Assessing the Impact of CFSR and Local Climate Datasets on Hydrological Modeling Performance in the Mountainous Black Sea Catchment

Cuceloglu G., Öztürk İ.

WATER, vol.11, no.11, 2019 (SCI-Expanded) identifier identifier

  • Publication Type: Article / Article
  • Volume: 11 Issue: 11
  • Publication Date: 2019
  • Doi Number: 10.3390/w11112277
  • Journal Name: WATER
  • Journal Indexes: Science Citation Index Expanded (SCI-EXPANDED), Scopus
  • Istanbul Technical University Affiliated: Yes


Precise representation of precipitation input is one of the predominant factors affecting the simulation of hydrological processes in catchments. Choosing the representative climate datasets is crucial to obtain accurate model results, especially in mountainous regions. Hence, this study assesses the suitability of the Climate Forecasting System Reanalysis (CFSR) and local climate data to simulate the streamflow at multiple gauges in the data-scarce mountainous Black Sea catchment. Moreover, the applicability of using the elevations band in the model is also tested.
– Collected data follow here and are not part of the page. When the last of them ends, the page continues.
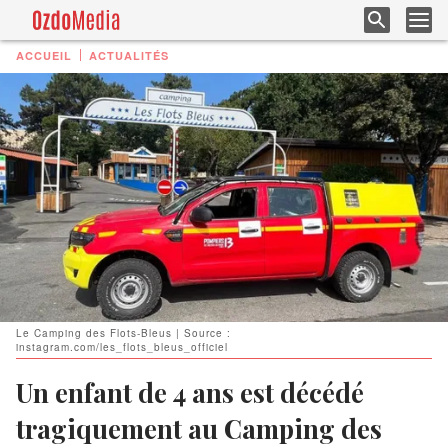
ACCUEIL
ACTUALITÉS
Le Camping des Flots-Bleus | Source :
instagram.com/les_flots_bleus_officiel
Un enfant de 4 ans est décédé
tragiquement au Camping des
The Soil and Water Assessment Tool (SWAT) is used as a hydrological simulator. Calibration and uncertainty analysis are performed by using SWAT-CUP with the Sequential Uncertainty Fitting (SUFI-2) algorithm based on monthly streamflow data at six different hydrometric stations located at different altitudes. The results reveal that the CFSR dataset provides quite reasonable agreements between the simulated and the observed streamflow at the gauge stations compared to the local dataset. However, SWAT simulations with both datasets result in poor performance for the upstream catchments of the study area. Considering orographic precipitation by applying elevation bands to the local climate dataset using CFSR data leads also to significant improvements to the model's performance. Model results obtained with both climate datasets result in similar objective metrics, and larger uncertainty with a coefficient variation (CV) ranging from 73% to 107%. This paper mainly highlights that (i) global climate datasets (i.e., CFSR) can be a good alternative especially for data-scarce regions, (ii) elevation band application can improve the model performance for the catchments with high elevation gradients, and iii) CFSR data can be used to determine precipitation lapse rate in data scarce-regions.